# RAG Chatbot for KubeCon Sessions

This guide walks through building a Retrieval-Augmented Generation (RAG) chatbot using Snowflake Cortex and Streamlit for KubeCon session data.



## Prerequisites

Before proceeding, ensure you have:
- A Snowflake account with access to Cortex.
- Required permissions to create tables and search services.
- Python environment with `streamlit`, `snowflake-core`, and `snowflake-snowpark`.
- Download and save the PDF file for KubeCon Schedule: [View the KCCNCEU 2025 Schedule](https://kccnceu2025.sched.com/print?iframe=yes&w=100%&sidebar=yes&bg=no) 
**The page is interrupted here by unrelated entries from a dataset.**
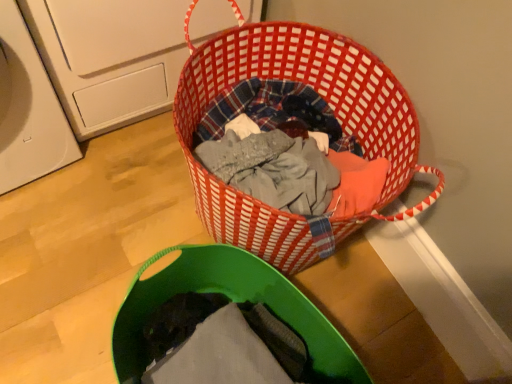 Question: Does white plastic washing machine at left have a greater width compared to red woven basket at center?

Choices:
 (A) no
 (B) yes

Answer: (B)

Question: Is white plastic washing machine at left far away from red woven basket at center?

Choices:
 (A) yes
 (B) no

Answer: (B)

Question: Does white plastic washing machine at left have a larger size compared to red woven basket at center?

Choices:
 (A) yes
 (B) no

Answer: (A)

Question: Is white plastic washing machine at left shorter than red woven basket at center?

Choices:
 (A) yes
 (B) no

Answer: (B)

Question: Is white plastic washing machine at left facing away from red woven basket at center?

Choices:
 (A) yes
 (B) no

Answer: (B)

Question: Is red woven basket at center taller or shorter than white plastic washing machine at left?

Choices:
 (A) short
 (B) tall

Answer: (A)

Question: From the image's perspective, is red woven basket at center above or below white plastic washing machine at left?

Choices:
 (A) above
 (B) below

Answer: (B)

Question: Is red woven basket at center in front of or behind white plastic washing machine at left in the image?

Choices:
 (A) behind
 (B) front

Answer: (B)

Question: Considering the positions of point (373, 56) and point (140, 84), is point (373, 56) closer or farther from the camera than point (140, 84)?

Choices:
 (A) farther
 (B) closer

Answer: (B)

Question: Considering their positions, is white plastic washing machine at left located in front of or behind green fabric laundry basket at lower center?

Choices:
 (A) behind
 (B) front

Answer: (A)

Question: Considering the positions of point (177, 36) and point (296, 306), is point (177, 36) closer or farther from the camera than point (296, 306)?

Choices:
 (A) closer
 (B) farther

Answer: (B)

Question: In terms of width, does white plastic washing machine at left look wider or thinner when compared to green fabric laundry basket at lower center?

Choices:
 (A) thin
 (B) wide

Answer: (B)

Question: Is white plastic washing machine at left bigger or smaller than green fabric laundry basket at lower center?

Choices:
 (A) small
 (B) big

Answer: (B)

Question: From a real-world perspective, relative to red woven basket at center, is green fabric laundry basket at lower center vertically above or below?

Choices:
 (A) above
 (B) below

Answer: (A)

Question: Is green fabric laundry basket at lower center wider or thinner than red woven basket at center?

Choices:
 (A) wide
 (B) thin

Answer: (B) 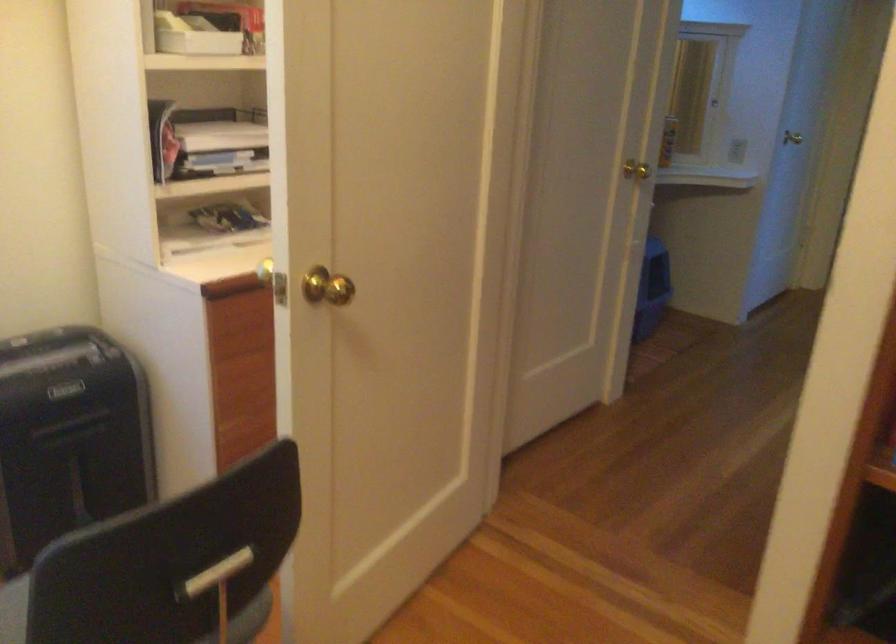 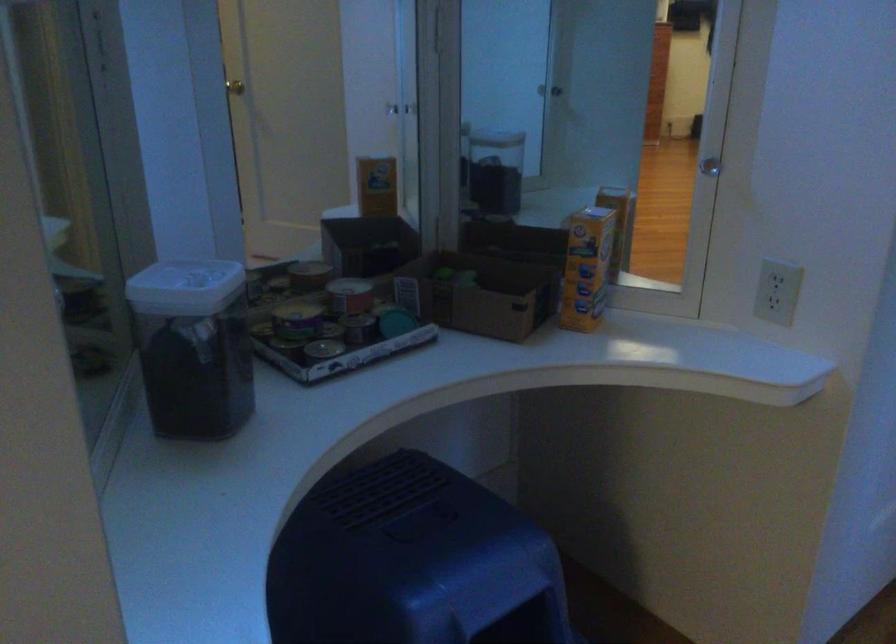 Which direction would the cameraman need to move to produce the second image?

The movement direction of the cameraman is right, forward. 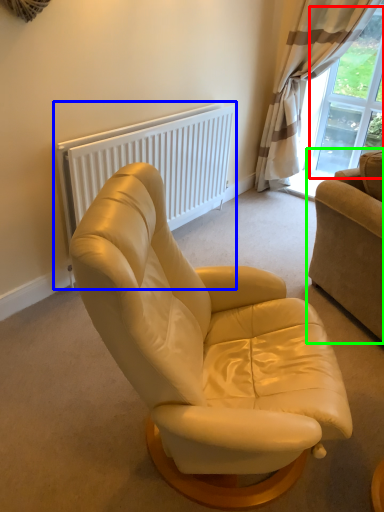 Question: Based on their relative distances, which object is farther from window screen (highlighted by a red box)? Choose from radiator (highlighted by a blue box) and studio couch (highlighted by a green box).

## Step 1: Staging and Listing Available Files in Snowflake:

To create a named internal stage using Snowsight, follow these steps:  

1. **Sign in to Snowsight.**  
2. In the navigation menu, select **Create » Stage » Snowflake Managed**.  
3. In the **Create Stage** dialog, enter a **Stage Name**.  
4. Select the **database and schema** where you want to create the stage.  
5. Optionally, **deselect Directory table**.  
   - Directory tables allow you to see files on the stage but require a warehouse, which incurs a cost.  
   - You can choose to deselect this option now and enable a directory table later.  
6. Select the type of **Encryption** supported for all files on your stage.  
   - For details, see [Encryption for Internal Stages](#).  
   - **Note:** You cannot change the encryption type after creating the stage. 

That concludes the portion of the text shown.